E. Elias Merhige’s Suspect Zero is an interesting piece for me. Although it’s almost universally looked at as a failure, a shell of what it could have been, I’m crazy about it the way it is and think they did a fantastic job. It has a bit of a muddy past: Zak Penn wrote the script back in the 90’s, after which it gained much interest from the likes of Tom Cruise, Ben Affleck and others. It took until 2004 to finally get the film made, resulting in a version that many frown upon and consider a shitty film. Balls to them.

This is a grim, eerie serial killer chiller with an atmosphere thick enough to slice with a razor, and one extremely unsettling lead performance from a haggard, haunted Ben Kingsley. He plays Benjamin O Ryan, an ex FBI agent. Or is he? He’s efficiently hunting down and murdering random people (or are they?), leaving vicious visual calling cards and deliberately leaving victims lying on state lines to ensure the Bureau’s involvement. In particular he takes a shine to raw boned Agent Mackleway (Aaron Eckhart), leaving specific clues for him. O Ryan employs a metaphysical method of finding his victims, using an old psychic technique from a scrapped program the feds once explored. This gives extreme stylist Merhige a reason to throw sketchy, disconcerting images, sounds and editing into the fray, providing a visually and aurally chafing experience. Merhige is infamous for making the surreal, experimental shocker ‘Begotten’, and he brings the same stark, discomforting qualities to the proceedings here. I’m reminded of another experimental director who brought a near elemental aesthetic to an otherwise grounded serial killer flick: Tarsem Singh with his brilliant psychological fantasy ‘The Cell’. Suspect Zero is the grimy, fragmentary cousin to The Cell’s grandiose beauty. There’s also traces of Sev7n, Silence Of The Lambs, Millennium and more, yet the film finds its own groove and never sinks into derivative gestures. Composer Clint Mansell ditches his trademark celestial tones for something truly unique, a dread soaked nightmarish lullaby that gives the film an otherworldly tone to linger in dreams.

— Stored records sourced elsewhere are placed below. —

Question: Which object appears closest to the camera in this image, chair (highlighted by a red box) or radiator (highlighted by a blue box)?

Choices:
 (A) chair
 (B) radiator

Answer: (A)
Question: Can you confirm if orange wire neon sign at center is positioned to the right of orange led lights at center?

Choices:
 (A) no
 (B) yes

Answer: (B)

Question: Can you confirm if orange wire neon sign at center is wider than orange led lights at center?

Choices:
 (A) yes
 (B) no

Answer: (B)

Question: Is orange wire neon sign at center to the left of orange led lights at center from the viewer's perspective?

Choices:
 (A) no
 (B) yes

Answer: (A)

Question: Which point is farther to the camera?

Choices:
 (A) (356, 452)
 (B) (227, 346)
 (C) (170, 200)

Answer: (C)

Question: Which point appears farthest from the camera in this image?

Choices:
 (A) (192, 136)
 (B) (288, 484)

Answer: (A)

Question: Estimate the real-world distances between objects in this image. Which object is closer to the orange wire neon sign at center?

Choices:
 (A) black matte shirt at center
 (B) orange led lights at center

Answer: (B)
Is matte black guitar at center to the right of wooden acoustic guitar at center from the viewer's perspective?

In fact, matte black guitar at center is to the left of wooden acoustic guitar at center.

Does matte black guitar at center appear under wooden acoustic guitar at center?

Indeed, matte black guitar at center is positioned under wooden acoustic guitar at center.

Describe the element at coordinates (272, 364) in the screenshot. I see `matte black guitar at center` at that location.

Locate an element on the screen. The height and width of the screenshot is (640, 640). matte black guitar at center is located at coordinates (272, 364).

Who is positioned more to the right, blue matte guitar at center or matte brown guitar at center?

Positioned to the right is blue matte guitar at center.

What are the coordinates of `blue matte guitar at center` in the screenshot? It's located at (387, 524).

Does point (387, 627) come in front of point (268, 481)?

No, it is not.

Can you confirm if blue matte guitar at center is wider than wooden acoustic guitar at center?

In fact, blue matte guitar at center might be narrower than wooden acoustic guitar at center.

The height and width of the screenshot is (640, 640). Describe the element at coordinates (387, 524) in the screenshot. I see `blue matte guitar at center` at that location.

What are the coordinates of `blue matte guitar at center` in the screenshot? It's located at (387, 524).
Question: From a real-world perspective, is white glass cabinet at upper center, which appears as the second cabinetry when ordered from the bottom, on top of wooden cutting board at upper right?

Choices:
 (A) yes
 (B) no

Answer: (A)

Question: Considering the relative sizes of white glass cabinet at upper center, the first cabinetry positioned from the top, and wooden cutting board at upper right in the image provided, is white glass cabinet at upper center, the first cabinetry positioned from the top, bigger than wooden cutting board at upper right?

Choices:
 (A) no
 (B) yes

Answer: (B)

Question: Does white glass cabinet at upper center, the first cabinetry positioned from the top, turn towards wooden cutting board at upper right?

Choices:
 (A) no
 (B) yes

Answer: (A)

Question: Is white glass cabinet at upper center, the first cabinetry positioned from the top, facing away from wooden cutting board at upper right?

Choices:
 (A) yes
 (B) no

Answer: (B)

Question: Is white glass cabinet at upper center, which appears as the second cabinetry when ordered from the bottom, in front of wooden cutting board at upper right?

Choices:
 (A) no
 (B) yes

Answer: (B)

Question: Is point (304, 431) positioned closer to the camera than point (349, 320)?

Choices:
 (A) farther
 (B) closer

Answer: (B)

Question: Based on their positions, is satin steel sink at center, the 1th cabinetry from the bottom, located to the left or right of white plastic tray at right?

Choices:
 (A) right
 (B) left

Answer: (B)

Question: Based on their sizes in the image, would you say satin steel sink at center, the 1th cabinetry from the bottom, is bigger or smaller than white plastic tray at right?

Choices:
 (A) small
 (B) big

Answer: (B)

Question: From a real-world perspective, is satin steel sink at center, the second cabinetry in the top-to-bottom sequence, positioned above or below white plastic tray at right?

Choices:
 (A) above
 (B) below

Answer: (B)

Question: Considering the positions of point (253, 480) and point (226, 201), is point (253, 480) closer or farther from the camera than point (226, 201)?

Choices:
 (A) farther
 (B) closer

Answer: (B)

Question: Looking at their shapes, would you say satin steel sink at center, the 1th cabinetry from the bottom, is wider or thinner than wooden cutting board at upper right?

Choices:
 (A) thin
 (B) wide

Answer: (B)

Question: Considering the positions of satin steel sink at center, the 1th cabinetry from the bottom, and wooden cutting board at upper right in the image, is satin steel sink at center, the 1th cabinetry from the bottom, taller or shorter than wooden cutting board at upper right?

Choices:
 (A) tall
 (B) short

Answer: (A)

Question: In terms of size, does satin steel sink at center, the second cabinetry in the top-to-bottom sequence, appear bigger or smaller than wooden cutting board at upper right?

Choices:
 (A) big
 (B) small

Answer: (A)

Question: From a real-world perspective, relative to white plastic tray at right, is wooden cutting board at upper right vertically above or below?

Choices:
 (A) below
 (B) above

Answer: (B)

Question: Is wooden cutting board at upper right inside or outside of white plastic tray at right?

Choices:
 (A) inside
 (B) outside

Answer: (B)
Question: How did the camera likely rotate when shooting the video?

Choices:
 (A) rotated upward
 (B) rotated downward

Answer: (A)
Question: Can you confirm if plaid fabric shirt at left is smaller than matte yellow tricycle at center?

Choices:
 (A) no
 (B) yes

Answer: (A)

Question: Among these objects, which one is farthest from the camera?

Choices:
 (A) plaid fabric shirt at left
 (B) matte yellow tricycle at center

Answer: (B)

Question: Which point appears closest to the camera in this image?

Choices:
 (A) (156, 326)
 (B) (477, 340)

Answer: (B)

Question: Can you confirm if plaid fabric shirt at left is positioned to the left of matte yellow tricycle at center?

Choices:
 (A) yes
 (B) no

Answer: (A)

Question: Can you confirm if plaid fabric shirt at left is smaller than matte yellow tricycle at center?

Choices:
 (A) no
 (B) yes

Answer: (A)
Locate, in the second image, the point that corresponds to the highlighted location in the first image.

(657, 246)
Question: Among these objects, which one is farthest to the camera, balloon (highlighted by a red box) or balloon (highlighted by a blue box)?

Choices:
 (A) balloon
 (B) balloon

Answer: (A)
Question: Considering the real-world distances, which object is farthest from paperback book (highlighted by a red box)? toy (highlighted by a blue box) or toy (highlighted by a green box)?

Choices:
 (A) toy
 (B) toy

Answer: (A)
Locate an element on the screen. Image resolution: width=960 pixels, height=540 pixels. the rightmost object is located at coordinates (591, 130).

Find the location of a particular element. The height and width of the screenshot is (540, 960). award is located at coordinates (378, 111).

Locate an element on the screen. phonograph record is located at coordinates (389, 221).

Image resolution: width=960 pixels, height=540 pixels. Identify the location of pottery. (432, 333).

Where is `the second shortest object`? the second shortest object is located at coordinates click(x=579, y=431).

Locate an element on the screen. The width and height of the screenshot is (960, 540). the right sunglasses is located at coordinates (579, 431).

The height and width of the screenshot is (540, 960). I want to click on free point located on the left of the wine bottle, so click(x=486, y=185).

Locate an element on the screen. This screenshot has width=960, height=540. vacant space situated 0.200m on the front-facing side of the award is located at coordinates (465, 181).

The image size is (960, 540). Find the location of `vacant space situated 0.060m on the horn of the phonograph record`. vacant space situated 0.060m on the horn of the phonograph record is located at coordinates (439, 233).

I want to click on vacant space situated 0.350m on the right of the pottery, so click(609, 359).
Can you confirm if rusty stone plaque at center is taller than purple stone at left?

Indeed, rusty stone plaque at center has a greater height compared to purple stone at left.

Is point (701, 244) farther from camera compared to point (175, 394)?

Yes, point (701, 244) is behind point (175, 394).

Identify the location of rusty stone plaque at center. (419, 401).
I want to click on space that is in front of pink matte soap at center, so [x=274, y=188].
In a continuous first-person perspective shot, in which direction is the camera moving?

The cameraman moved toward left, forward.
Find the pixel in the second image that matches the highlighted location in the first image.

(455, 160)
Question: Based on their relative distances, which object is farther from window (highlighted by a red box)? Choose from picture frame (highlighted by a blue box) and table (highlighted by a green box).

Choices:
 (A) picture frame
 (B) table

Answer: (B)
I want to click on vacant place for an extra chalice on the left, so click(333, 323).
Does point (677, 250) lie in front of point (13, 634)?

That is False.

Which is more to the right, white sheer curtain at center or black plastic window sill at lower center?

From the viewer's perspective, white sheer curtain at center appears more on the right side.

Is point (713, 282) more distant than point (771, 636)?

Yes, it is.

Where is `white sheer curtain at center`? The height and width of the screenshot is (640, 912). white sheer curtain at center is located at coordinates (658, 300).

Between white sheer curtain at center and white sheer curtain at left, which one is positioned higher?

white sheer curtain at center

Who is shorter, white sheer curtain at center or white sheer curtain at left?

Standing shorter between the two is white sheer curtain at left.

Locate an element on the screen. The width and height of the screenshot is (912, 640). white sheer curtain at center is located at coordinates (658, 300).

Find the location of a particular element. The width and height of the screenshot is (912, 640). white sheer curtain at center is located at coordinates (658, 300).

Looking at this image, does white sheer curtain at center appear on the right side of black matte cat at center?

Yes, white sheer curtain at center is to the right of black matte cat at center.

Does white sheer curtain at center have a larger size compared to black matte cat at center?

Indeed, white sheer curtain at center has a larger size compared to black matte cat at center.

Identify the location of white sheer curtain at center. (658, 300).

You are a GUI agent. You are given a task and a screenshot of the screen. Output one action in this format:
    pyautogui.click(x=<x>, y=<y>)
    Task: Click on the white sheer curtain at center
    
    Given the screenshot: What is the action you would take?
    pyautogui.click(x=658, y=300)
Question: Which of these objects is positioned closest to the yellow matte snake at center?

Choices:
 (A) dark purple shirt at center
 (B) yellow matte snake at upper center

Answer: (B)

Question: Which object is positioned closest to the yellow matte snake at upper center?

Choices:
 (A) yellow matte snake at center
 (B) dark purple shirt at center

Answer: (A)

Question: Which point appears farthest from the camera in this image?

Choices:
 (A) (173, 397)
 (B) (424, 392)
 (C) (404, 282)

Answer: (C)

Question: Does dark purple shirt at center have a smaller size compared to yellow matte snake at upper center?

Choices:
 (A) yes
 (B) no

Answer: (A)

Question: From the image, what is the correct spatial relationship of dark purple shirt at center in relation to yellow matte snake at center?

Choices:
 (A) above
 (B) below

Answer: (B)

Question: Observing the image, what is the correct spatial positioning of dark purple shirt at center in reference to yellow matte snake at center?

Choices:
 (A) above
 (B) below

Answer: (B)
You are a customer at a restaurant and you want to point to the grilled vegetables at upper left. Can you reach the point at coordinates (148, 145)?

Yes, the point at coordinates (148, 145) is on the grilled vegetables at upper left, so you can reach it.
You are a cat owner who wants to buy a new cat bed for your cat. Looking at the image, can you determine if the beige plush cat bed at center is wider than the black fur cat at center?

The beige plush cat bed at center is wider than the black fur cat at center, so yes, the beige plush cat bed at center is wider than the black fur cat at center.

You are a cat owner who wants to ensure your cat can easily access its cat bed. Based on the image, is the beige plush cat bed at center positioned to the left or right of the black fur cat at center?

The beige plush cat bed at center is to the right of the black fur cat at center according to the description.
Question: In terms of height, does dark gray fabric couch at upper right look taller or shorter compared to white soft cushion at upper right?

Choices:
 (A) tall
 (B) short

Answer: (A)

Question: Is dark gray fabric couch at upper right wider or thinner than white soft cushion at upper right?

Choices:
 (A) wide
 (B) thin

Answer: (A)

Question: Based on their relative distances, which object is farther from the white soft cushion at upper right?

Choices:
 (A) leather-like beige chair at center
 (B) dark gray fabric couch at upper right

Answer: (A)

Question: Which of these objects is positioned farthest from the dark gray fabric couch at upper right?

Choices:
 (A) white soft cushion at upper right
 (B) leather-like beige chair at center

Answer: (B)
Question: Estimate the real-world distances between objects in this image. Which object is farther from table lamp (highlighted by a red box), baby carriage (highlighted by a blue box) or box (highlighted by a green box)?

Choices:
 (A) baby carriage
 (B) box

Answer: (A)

From Kingsley’s unnerving introduction hunting down a stranger on the interstate to his haunted, sympathetic final moments you get a feel for this extreme character that only this actor can give, infusing O Ryan with a zen like resolve that’s perforated by the psychological damage within. Eckart shows brittle desperation and blesses his performance with a touch of noir, which is appropriate to the film. Harry Lennix, Kevin Chamberlain, Frank Collison, William Mapother, famed writer Robert Towne and Carrie Anne Moss all give great work too. If you can forgive a few instances of murky plotting and one or two cheap plot turns, you’ll hopefully enjoy this as much as I do. It really deserves better attention and praise than it has gotten so far.